▶ _ASSIGNMENT_: Copy nothing but the lines below running from the line containing "nhờ nhu cầu" through the line containing "- 10:43 05/08/2026", both end lines included.

Saved data entries:

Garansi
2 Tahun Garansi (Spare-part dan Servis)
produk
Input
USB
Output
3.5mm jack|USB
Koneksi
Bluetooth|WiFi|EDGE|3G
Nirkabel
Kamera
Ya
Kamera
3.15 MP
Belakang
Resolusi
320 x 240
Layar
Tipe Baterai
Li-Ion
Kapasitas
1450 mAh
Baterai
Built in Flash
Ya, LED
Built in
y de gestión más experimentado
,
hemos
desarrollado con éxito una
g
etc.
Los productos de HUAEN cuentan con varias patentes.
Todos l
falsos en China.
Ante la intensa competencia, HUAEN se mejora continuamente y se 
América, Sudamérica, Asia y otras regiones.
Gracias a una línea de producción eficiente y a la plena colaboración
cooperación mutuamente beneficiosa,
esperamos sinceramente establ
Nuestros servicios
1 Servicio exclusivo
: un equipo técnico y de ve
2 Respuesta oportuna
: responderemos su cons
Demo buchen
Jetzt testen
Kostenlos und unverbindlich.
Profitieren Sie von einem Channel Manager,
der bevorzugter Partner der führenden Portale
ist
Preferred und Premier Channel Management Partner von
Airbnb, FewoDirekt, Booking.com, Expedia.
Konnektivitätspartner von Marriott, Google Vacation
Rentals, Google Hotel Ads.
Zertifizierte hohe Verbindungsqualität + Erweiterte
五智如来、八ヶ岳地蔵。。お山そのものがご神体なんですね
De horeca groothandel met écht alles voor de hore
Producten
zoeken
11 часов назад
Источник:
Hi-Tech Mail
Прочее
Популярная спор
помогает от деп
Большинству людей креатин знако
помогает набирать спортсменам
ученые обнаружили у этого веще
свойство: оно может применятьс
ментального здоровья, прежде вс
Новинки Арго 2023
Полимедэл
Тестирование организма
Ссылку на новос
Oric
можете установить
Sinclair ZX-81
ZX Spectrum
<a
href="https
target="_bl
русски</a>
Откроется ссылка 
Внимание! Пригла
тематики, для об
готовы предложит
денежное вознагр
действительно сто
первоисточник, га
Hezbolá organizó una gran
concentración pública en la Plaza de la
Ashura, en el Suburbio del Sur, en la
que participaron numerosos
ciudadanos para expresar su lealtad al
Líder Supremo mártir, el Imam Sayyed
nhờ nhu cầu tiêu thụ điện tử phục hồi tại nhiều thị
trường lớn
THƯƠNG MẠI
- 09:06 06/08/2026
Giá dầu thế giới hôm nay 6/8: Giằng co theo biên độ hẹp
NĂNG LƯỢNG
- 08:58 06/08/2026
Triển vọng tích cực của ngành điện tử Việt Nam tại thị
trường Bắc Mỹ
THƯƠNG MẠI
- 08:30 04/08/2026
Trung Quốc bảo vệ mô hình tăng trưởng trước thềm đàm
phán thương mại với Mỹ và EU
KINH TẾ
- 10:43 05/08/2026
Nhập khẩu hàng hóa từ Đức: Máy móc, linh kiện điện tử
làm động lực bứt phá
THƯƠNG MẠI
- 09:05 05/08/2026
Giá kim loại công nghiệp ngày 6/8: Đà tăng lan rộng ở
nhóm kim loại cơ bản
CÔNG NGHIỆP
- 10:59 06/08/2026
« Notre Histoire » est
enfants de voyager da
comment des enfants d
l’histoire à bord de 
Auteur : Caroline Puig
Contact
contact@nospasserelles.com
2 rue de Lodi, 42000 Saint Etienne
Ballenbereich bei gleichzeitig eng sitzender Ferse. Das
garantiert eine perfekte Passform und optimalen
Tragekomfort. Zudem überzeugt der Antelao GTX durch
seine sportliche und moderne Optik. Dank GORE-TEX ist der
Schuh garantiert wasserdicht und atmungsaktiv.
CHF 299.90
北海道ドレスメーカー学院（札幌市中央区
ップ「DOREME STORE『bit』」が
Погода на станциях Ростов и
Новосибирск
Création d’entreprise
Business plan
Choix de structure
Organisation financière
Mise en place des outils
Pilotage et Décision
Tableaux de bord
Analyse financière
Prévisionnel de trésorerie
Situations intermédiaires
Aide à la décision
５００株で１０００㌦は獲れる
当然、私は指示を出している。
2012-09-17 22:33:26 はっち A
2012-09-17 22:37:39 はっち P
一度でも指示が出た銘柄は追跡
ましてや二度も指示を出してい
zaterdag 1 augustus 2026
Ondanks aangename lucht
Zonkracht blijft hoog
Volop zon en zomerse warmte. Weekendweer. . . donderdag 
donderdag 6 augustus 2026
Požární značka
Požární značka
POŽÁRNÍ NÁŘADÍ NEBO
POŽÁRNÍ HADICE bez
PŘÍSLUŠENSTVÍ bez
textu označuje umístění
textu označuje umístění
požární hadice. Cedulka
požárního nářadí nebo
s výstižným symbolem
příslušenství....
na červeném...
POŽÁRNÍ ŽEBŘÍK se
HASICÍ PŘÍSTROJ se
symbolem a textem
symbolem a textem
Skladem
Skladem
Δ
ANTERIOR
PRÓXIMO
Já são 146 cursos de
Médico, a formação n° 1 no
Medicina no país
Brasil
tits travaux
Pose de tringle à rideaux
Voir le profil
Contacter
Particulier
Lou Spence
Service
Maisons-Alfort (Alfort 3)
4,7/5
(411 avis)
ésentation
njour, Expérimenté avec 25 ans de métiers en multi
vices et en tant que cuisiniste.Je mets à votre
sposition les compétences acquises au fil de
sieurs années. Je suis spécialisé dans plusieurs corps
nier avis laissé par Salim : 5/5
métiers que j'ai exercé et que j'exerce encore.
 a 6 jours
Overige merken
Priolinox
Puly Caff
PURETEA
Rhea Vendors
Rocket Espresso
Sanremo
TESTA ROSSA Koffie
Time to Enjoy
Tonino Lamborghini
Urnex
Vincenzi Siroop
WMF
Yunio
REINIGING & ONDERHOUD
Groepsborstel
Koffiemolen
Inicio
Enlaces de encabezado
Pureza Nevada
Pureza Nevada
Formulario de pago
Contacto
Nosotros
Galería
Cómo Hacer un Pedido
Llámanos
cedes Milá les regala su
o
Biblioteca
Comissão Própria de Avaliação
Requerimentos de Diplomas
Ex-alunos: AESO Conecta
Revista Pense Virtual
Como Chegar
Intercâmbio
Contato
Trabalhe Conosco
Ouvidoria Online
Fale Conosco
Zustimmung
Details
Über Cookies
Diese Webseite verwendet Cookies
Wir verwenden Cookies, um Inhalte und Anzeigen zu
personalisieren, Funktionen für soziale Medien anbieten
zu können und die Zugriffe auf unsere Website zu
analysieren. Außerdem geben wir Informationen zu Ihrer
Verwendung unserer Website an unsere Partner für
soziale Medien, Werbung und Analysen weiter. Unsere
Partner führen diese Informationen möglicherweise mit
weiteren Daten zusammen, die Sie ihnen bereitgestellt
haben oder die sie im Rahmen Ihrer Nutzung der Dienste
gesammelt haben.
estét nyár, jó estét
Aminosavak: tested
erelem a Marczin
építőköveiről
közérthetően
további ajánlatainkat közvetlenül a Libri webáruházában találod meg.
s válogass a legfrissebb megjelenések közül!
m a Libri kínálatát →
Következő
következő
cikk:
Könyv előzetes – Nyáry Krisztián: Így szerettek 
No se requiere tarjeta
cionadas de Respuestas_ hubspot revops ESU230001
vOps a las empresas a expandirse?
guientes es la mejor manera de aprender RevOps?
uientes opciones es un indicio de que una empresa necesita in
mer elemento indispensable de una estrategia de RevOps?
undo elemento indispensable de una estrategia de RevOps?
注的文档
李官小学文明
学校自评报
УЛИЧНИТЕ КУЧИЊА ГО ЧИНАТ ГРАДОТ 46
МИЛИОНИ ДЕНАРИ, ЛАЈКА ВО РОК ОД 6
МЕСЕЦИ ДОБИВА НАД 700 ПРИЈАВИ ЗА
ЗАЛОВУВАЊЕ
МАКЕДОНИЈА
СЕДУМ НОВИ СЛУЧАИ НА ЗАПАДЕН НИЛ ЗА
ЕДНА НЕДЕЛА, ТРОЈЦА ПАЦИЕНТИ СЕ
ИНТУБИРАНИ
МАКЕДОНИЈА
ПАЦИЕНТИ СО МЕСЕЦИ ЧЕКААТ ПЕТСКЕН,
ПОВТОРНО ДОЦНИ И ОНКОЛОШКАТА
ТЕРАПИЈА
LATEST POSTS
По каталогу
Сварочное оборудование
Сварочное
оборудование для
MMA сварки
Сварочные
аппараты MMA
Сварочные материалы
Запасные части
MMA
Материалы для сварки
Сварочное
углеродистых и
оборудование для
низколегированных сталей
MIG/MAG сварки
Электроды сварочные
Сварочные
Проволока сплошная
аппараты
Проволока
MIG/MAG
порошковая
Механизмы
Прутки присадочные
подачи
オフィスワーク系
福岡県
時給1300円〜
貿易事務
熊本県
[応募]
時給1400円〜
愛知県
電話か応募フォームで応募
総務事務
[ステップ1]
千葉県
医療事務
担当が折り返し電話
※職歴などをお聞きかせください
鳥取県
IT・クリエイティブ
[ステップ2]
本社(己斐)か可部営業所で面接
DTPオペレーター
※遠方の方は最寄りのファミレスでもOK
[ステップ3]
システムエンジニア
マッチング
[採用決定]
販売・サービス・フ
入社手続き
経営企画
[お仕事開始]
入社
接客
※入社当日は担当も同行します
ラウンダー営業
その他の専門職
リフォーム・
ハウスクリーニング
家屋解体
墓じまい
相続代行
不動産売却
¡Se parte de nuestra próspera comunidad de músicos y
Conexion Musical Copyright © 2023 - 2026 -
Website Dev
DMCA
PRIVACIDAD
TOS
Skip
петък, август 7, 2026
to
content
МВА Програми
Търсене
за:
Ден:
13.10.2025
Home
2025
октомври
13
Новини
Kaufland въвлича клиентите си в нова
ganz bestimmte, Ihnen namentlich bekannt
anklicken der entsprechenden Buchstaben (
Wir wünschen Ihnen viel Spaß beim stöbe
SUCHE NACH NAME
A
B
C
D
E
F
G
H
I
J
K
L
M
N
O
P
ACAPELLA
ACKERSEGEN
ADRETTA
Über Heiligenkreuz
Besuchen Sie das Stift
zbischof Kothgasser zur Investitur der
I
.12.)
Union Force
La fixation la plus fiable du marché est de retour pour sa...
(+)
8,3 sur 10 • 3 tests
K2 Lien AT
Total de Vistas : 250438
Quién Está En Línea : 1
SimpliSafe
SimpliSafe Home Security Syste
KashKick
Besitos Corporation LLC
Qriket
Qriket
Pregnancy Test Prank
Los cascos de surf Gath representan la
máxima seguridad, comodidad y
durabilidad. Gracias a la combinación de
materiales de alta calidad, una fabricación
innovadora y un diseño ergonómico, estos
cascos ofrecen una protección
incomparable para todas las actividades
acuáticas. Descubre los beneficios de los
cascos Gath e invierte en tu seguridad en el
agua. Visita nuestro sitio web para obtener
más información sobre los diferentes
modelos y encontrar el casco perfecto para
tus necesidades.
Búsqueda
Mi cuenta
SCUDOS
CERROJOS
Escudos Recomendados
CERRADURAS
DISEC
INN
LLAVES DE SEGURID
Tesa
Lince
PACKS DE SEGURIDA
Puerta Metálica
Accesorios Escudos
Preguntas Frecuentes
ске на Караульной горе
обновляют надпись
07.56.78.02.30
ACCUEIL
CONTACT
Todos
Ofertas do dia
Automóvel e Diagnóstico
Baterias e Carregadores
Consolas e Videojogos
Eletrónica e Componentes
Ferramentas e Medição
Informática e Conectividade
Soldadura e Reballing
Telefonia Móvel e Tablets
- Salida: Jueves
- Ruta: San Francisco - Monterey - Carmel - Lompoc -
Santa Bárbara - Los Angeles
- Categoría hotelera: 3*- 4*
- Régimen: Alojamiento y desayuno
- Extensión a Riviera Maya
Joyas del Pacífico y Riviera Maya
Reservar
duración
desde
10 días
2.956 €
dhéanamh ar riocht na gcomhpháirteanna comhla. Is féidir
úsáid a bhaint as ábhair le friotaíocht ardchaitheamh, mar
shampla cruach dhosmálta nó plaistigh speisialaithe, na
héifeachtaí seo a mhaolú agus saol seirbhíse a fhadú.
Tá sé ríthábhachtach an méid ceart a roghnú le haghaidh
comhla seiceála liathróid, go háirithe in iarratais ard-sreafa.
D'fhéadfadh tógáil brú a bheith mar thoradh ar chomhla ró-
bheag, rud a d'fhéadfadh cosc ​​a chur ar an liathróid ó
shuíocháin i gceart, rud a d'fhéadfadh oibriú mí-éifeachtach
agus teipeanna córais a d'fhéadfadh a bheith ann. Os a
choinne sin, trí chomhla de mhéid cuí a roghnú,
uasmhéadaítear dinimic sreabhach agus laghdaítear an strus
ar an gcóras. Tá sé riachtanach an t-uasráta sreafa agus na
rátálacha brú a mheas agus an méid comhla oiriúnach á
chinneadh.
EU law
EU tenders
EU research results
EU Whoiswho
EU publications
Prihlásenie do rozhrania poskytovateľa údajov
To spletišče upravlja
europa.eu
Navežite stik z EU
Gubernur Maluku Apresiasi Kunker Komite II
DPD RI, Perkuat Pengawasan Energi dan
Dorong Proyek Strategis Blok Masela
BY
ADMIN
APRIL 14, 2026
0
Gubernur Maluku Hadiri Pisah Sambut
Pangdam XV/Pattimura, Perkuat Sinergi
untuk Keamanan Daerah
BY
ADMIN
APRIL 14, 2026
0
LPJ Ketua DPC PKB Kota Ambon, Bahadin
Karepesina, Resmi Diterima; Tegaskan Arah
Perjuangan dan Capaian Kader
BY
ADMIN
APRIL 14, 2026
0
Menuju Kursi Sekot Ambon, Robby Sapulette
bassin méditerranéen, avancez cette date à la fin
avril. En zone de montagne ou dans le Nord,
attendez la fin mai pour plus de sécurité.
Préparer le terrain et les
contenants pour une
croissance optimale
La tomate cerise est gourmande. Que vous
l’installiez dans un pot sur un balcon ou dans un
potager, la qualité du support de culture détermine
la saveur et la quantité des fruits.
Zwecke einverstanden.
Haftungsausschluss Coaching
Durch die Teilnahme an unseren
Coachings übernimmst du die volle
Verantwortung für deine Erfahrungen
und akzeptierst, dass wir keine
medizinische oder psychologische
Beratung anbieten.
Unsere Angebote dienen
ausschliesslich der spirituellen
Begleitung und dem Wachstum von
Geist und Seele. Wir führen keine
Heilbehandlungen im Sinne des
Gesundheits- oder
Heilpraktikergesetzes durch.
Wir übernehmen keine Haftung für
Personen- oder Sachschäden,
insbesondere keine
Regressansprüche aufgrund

▶ _SOLUTION TO THIS EXERCISE_:
nhờ nhu cầu tiêu thụ điện tử phục hồi tại nhiều thị
trường lớn
THƯƠNG MẠI
- 09:06 06/08/2026
Giá dầu thế giới hôm nay 6/8: Giằng co theo biên độ hẹp
NĂNG LƯỢNG
- 08:58 06/08/2026
Triển vọng tích cực của ngành điện tử Việt Nam tại thị
trường Bắc Mỹ
THƯƠNG MẠI
- 08:30 04/08/2026
Trung Quốc bảo vệ mô hình tăng trưởng trước thềm đàm
phán thương mại với Mỹ và EU
KINH TẾ
- 10:43 05/08/2026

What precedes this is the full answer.